GRAMAGLIA Lei sa che Michel David dimostra in modo chiaro che la psicanalisi in Italia non si è sviluppata grazie alla psichiatria e alla medicina, ma si è sviluppata in una certa misura grazie a un insieme di interessi che erano al di fuori dello specifico psicoanalitico. Ma qual è lo specifico psicoanalitico? Posso dire con certezza che non sono la psichiatria e la medicina. Terreni sicuramente più fecondi sono la letteratura e l’arte. Sembra inoltre che si faccia più psicanalisi fuori dagli ambiti istituzionali. Questo è un problema importante. Si può anche pensare che la psicoanalisi sopravviva grazie a questi apporti esterni, che poi diventano fondanti. Oltretutto c’è questa legge 56/89 che crea particolari problemi: nessuno dei cosiddetti psicoterapeuti si potrebbe dire psicoanalista, però tutti poi si mettono in bocca frammenti di discorso freudiano senza conoscerlo.

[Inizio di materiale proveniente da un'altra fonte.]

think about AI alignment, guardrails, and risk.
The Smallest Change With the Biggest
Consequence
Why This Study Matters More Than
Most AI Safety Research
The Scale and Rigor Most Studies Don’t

LAVAGETTO Credo che una conferma di quello che lei sta dicendo si possa trovare nel fatto che negli statuti delle Università italiane la parola psicoanalisi sembra essere stata per lungo tempo messa al bando. C’erano viceversa insegnamenti con diversa titolarità (psicologia dinamica, psicologia trasformazionale ecc.) dietro cui si nascondeva un signore che talvolta insegnava con grande competenza la psicoanalisi. Così è stata per me una gradevole sorpresa scoprire negli statuti della neonata Facoltà di Lingue dell’Università di Bologna una nuova disciplina: “psicoanalisi e letteratura”.

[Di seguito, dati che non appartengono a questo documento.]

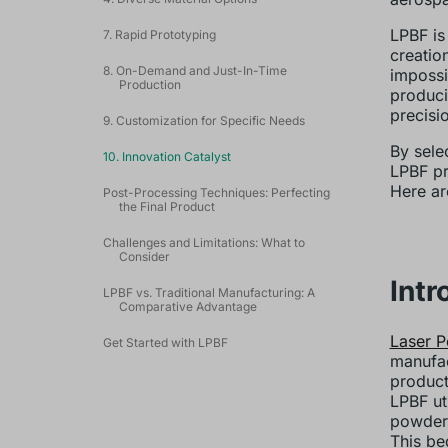
LPBF is
7. Rapid Prototyping
creatio
8. On-Demand and Just-In-Time
impossi
Production
produci
precisi
9. Customization for Specific Needs
By sele
10. Innovation Catalyst
LPBF pr
Here ar
Post-Processing Techniques: Perfecting
the Final Product
Challenges and Limitations: What to
Consider
Intr
LPBF vs. Traditional Manufacturing: A
Comparative Advantage
Laser P
Get Started with LPBF
manufac
product
LPBF ut
powdere
This be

Per quanto riguarda il libro di David, è vero che in Italia la psicoanalisi ha percorso strade imprevedibili e talvolta tortuose. Ma oltre alle posizioni di chi (come Svevo, Saba, Gadda, Debenedetti) ha guardato a Freud con interesse e si è servito in modo discreto e originale della psicoanalisi, ci sono rimasti resistenze fortissime. Basterebbe rileggere oggi, a distanza di quarant’anni, un saggio dedicato ad arte e psicanalisi, scritto da quell’eccellente studioso e storico dell’arte che era Cesare Brandi, saggio in cui, con assoluta disinvoltura e con un bagaglio di conoscenze davvero esiguo, si procede alla liquidazione totale e idiosincrasica del pensiero freudiano, ridotto a coacervo di stereotipi. Il fatto che Freud sia stato (e continui a essere) uno dei perni della cultura del Novecento, non convalida certo le sue teorie, ma dovrebbe indurre a non rifiutarle prima di averne acquisito una conoscenza di prima mano. Ogni presa di distanza, a partire da quel momento, è legittima: si potrà, per esempio, respingere in blocco il saggio su Leonardo, o riconoscere come Meyer Schapiro che quel saggio, al di là dei suoi errori e delle sue semplificazioni, contiene anche alcuni spunti illuminanti. Ma in ogni caso si rifuggirà da quella sorta di intolleranza preliminare e ideologica di cui la psicoanalisi è stata talvolta l’oggetto e a cui non sempre ha saputo rispondere in modo adeguato.

Torino, 23 maggio ’98

 

Leonardo da Vinci - Sant'Anna, la Vergine e il Bambino con l'agnellino (1510-1513)
Leonardo da Vinci – Sant’Anna, la Vergine e il Bambino con l’agnellino (1510-1513)

Bibliografia

C. Brandi, Segno e immagine, Il Saggiatore, Milano 1960.

M. David, La psicoanalisi nella cultura italiana, Boringhieri, Torino 1966.

G. Gramaglia, Intervista a Mario Lavagetto, in Scibbolet, Vol. 5, No. 5 (1998), pp. 195-203.

M. Schapiro, Leonardo and Freud: An Art-Historical Study, in Journal of the History of Ideas, Vol. 17, No. 2 (Apr., 1956), pp. 147-178.